口の中の変色
2010. 3.31
口の中に現れる変色
口の中のさまざまな部位でよくみられる白色の変化は、そのほとんどが単なる食べもののかすで、ふき取るだけで取り除くことができます。しかし、口腔癌の初期徴候で白色の変化が起きている場合もあります。その他の白色変化には、白い海綿状の斑点が現れる白色海綿母斑と呼ばれる遺伝性の異常、歯の反対側の歯肉に沿ってできる白い線(白線)、粘膜に発生する灰白色の病変(白色水腫)などがあります。

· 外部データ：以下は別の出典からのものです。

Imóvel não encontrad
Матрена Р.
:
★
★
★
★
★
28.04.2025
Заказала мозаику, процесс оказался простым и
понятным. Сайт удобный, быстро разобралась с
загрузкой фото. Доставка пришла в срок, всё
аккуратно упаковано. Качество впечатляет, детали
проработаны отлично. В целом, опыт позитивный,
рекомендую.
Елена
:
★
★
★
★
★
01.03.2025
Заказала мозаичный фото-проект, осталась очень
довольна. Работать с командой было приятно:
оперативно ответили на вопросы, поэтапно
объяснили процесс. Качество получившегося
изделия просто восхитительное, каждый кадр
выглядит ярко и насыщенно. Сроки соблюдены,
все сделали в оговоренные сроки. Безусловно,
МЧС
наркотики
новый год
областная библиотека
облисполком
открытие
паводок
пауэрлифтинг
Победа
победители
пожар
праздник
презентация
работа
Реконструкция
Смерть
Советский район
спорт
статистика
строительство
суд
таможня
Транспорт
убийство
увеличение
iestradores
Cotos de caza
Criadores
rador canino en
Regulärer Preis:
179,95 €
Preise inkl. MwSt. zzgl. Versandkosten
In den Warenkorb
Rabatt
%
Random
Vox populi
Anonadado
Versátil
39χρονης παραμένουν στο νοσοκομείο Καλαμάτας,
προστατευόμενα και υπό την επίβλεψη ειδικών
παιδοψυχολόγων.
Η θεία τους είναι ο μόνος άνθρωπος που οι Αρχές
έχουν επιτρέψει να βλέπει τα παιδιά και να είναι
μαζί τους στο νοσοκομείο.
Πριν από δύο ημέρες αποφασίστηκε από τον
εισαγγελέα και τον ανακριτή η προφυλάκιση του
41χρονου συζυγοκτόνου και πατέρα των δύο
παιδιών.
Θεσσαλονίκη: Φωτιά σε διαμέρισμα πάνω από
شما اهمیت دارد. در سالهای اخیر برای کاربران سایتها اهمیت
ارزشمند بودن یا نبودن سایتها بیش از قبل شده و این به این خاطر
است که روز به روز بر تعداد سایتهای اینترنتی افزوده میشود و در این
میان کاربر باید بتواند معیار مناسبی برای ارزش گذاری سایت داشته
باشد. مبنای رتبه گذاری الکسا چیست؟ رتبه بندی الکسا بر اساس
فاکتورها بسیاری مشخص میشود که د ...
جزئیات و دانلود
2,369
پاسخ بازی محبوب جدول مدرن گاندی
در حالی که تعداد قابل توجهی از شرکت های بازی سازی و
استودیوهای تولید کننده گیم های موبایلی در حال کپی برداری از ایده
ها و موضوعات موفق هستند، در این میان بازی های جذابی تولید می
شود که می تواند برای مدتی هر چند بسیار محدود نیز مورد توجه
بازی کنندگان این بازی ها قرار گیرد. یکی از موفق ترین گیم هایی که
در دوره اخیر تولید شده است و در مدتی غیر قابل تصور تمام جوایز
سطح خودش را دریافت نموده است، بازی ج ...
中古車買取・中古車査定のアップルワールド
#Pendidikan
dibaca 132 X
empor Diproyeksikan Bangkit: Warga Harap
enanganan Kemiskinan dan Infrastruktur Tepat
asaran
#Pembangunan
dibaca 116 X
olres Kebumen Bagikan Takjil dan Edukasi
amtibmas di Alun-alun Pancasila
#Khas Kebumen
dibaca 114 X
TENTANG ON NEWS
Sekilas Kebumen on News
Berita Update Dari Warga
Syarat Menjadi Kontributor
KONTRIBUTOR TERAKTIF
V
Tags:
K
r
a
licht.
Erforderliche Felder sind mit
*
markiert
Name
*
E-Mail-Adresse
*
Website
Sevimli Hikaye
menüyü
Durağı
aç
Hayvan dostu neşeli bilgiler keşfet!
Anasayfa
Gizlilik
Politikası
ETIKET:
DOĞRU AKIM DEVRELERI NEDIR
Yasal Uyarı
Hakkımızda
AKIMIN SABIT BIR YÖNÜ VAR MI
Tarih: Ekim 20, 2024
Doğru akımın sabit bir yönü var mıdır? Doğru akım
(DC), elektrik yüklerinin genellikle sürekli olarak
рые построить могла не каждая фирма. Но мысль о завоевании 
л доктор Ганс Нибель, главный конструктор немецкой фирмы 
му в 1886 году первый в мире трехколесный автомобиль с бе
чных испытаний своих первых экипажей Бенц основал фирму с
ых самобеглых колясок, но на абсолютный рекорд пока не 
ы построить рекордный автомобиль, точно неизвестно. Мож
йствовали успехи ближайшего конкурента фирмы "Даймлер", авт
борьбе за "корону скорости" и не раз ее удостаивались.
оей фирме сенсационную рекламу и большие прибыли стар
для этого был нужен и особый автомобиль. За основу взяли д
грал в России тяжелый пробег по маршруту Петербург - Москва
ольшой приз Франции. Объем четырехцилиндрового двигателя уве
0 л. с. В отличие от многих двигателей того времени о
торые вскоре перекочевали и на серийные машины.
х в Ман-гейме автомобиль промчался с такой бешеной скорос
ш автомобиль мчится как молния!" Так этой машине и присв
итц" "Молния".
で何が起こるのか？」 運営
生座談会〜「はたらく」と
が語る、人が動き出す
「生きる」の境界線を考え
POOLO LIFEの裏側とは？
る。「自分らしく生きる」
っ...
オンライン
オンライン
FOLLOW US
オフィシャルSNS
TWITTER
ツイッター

歯の充てん物のアマルガム、ほくろによって、口に暗紫色や黒色の変化が現れることがあります。タバコを多く吸うヘビースモーカーの歯には、「喫煙者のメラニン沈着」と呼ばれる濃褐色や黒色の変化が起こります。銀を含む薬や鉛の摂取によって、歯肉に灰色の変色個所が現れます。抗生物質のミノサイクリンは骨を変色させ、歯の近くでは灰色や褐色に透けて見えます。褐色の変化は遺伝性で、たとえば黒い色素の沈着は、肌の色が濃い人や地中海沿岸地方の人に特に多く発生します。

全身疾患の徴候として、口の中の変色が生じることもあります。たとえば貧血があると、口の粘膜の色は、正常な人の健康な赤味がかったピンク色ではなく、白っぽくなります。また、ウイルス感染症のはしか(麻疹)では、ほおの内側に斑点が現れます。この斑点はコプリック斑と呼ばれる、赤い輪に囲まれた白い砂粒状の小さな斑点です。アジソン病や癌(悪性黒色腫など)でも口内に変色がみられ、エイズ患者ではカポジ肉腫による紫色の斑点が口蓋に現れます。また、口蓋に発生する小さな赤色斑は、血液疾患や伝染性単核球症の徴候です。